Today's employment report suggested slowing employment gains and is sure to disappoint observers hoping for greater strength in the labor market. Employers added just 69,000 jobs in May and estimates of job gains in March and April were revised lower. In addition, the unemployment rate ticked up from 8.1 percent in April to 8.2 percent in May. On top of the 12.7 million unemployed, according to the Bureau of Labor Statistics, there are approximately 2.4 million people not in the labor force who want to work, and have looked for a job sometime in the prior 12 months.

Employment increased in health care, transportation and warehousing, and wholesale trade. In addition, one industry that has experienced considerable jobs growth since 2007 is the oil and gas industry, which has expanded rapidly in the wake of new technological innovations over the last few years. In particular, hydraulic fracturing—or “fracking”—and other new extraction methods have increased sharply the domestic supplies of natural gas and petroleum.

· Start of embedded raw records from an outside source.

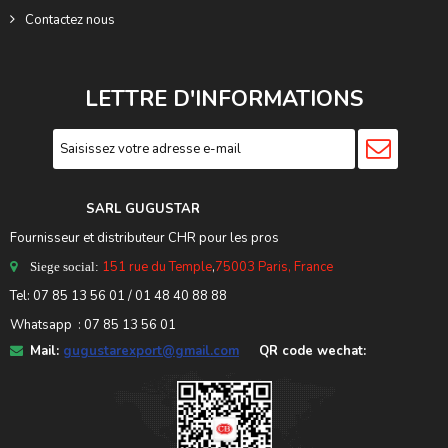
Contactez nous
LETTRE D'INFORMATIONS
SARL GUGUSTA
R
Fournisseur et distributeur CHR pour les pros
151 rue du Temple
,
75003 Paris, France
Siege social:
Tel:
07 85 13 56 01
/ 01 48 40 88 88
Whatsapp : 07 85 13 56 01
Mail:
gugustarexport@gmail.com
QR code wechat: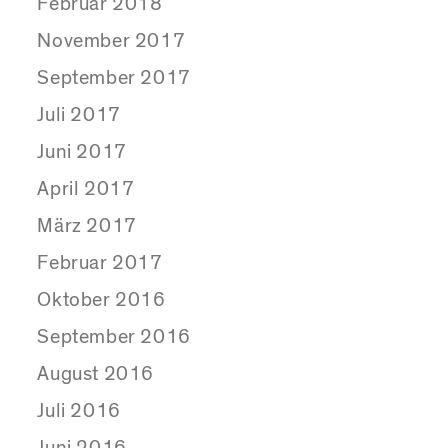
Februar 2018
November 2017
September 2017
Juli 2017
Juni 2017
April 2017
März 2017
Februar 2017
Oktober 2016
September 2016
August 2016
Juli 2016
Juni 2016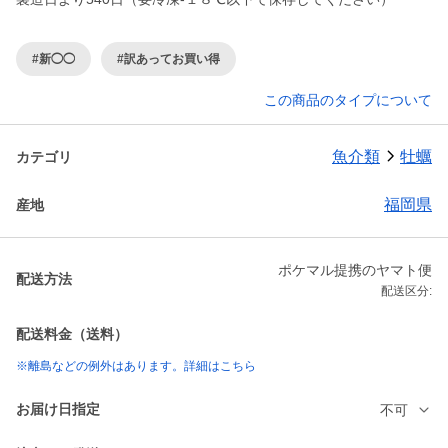
#新◯◯
#訳あってお買い得
この商品のタイプについて
魚介類
牡蠣
カテゴリ
福岡県
産地
ポケマル提携のヤマト便
配送方法
配送区分:
配送料金（送料）
※離島などの例外はあります。詳細はこちら
お届け日指定
不可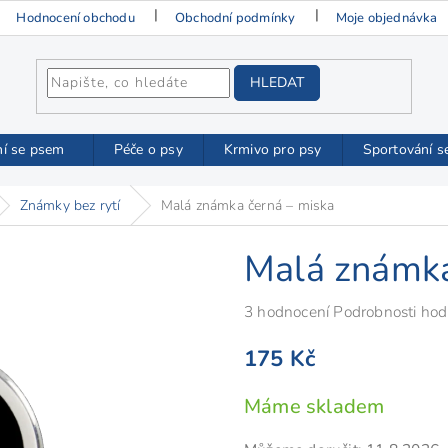
Hodnocení obchodu
Obchodní podmínky
Moje objednávka
HLEDAT
ní se psem
Péče o psy
Krmivo pro psy
Sportování s
Známky bez rytí
Malá známka černá – miska
Malá známka
Průměrné
3 hodnocení
Podrobnosti hod
hodnocení
175 Kč
produktu
je
Měrná
Máme skladem
5,0
cena:
z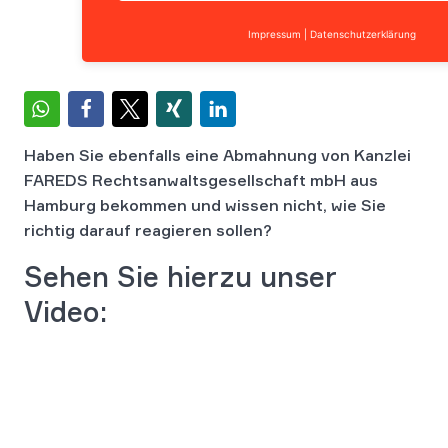
Impressum
|
Datenschutzerklärung
Haben Sie ebenfalls eine Abmahnung von Kanzlei
FAREDS Rechtsanwaltsgesellschaft mbH aus
Hamburg bekommen und wissen nicht, wie Sie
richtig darauf reagieren sollen?
Sehen Sie hierzu unser
Video: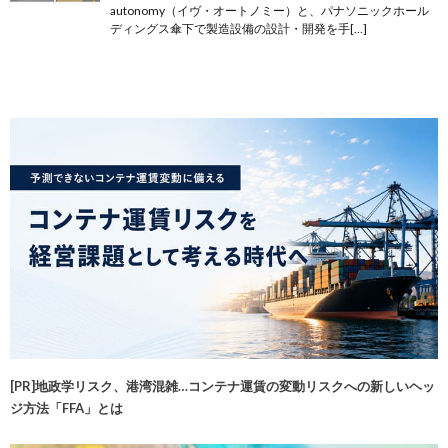
autonomy（イヴ・オートノミー）と、パナソニックホール
ディングス傘下で製造設備の設計・開発を手[…]
[PR]地政学リスク、港湾混雑…コンテナ運賃の変動リスクへの新しいヘッ
ジ方法「FFA」とは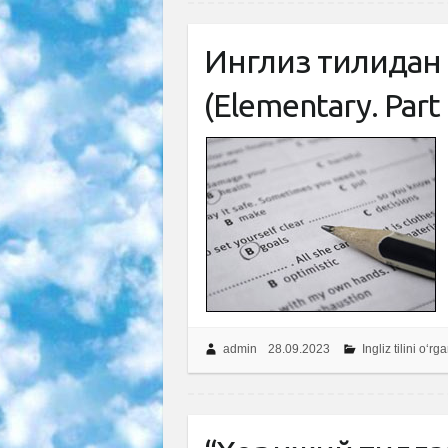
Инглиз тилидан 
(Elementary. Part I
admin
28.09.2023
Ingliz tilini o‘r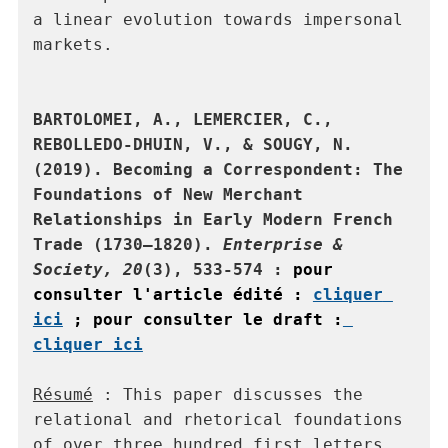
a linear evolution towards impersonal 
markets.

BARTOLOMEI, A., LEMERCIER, C., 
REBOLLEDO-DHUIN, V., & SOUGY, N. 
(2019). Becoming a Correspondent: The 
Foundations of New Merchant 
Relationships in Early Modern French 
Trade (1730–1820). 
Enterprise & 
Society,
20
(3), 533-574 : 
pour 
consulter l'article édité : 
cliquer 
ici
 ; 
pour consulter le draft :
cliquer ici
Résumé
 : This paper discusses the 
relational and rhetorical foundations 
of over three hundred first letters 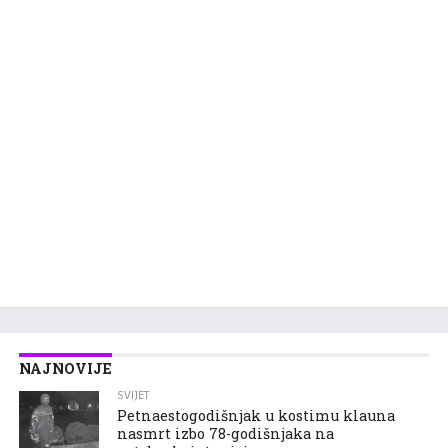
NAJNOVIJE
SVIJET
Petnaestogodišnjak u kostimu klauna
nasmrt izbo 78-godišnjaka na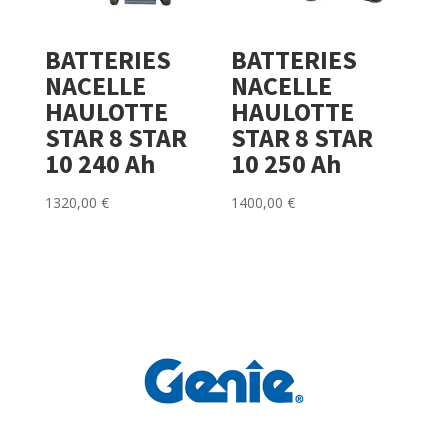
BATTERIES
BATTERIES
NACELLE
NACELLE
HAULOTTE
HAULOTTE
STAR 8 STAR
STAR 8 STAR
10 240 Ah
10 250 Ah
1320,00
€
1400,00
€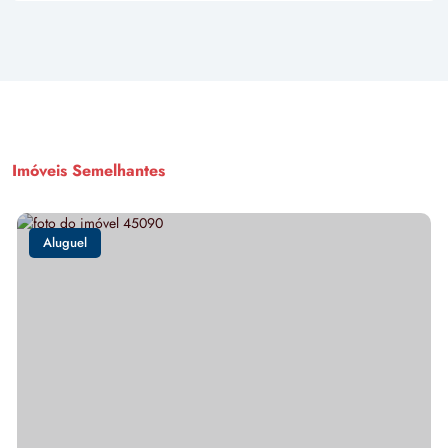
Imóveis Semelhantes
Aluguel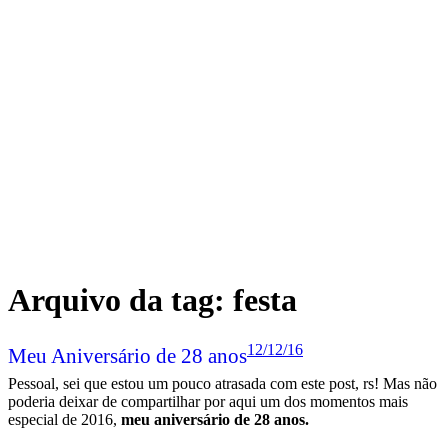
Arquivo da tag:
festa
12/12/16
Meu Aniversário de 28 anos
Pessoal, sei que estou um pouco atrasada com este post, rs! Mas não
poderia deixar de compartilhar por aqui um dos momentos mais
especial de 2016,
meu aniversário de 28 anos.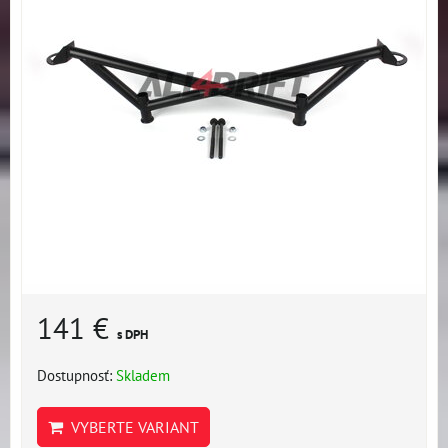
141 €
s DPH
Dostupnosť:
Skladem
VYBERTE VARIANT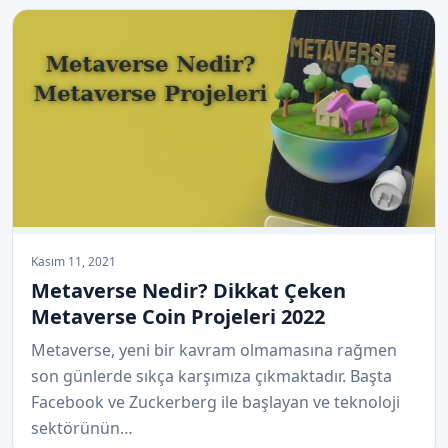
Kasım 11, 2021
Metaverse Nedir? Dikkat Çeken
Metaverse Coin Projeleri 2022
Metaverse, yeni bir kavram olmamasına rağmen
son günlerde sıkça karşımıza çıkmaktadır. Başta
Facebook ve Zuckerberg ile başlayan ve teknoloji
sektörünün…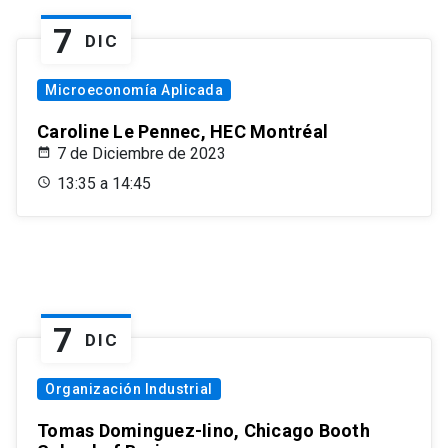
7
DIC
Microeconomía Aplicada
Caroline Le Pennec, HEC Montréal
7 de Diciembre de 2023
13:35 a 14:45
7
DIC
Organización Industrial
Tomas Dominguez-Iino, Chicago Booth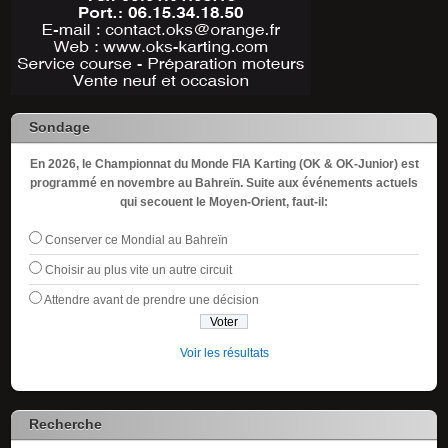
Sondage
En 2026, le Championnat du Monde FIA Karting (OK & OK-Junior) est
programmé en novembre au Bahreïn. Suite aux événements actuels
qui secouent le Moyen-Orient, faut-il:
Conserver ce Mondial au Bahreïn
Choisir au plus vite un autre circuit
Attendre avant de prendre une décision
Voir les résultats
Recherche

In past months, The Hamilton Project has examined trends in employment throughout the Great Recession and the recovery. This month, in advance of The Hamilton Project’s June 13th energy forum at Stanford University, we explore what increased domestic gas and oil production means for America’s households and businesses, the environment, and employment. We also continue to update our analysis of the “jobs gap,” or the number of jobs that the U.S. economy needs to create in order to return to pre-recession employment levels.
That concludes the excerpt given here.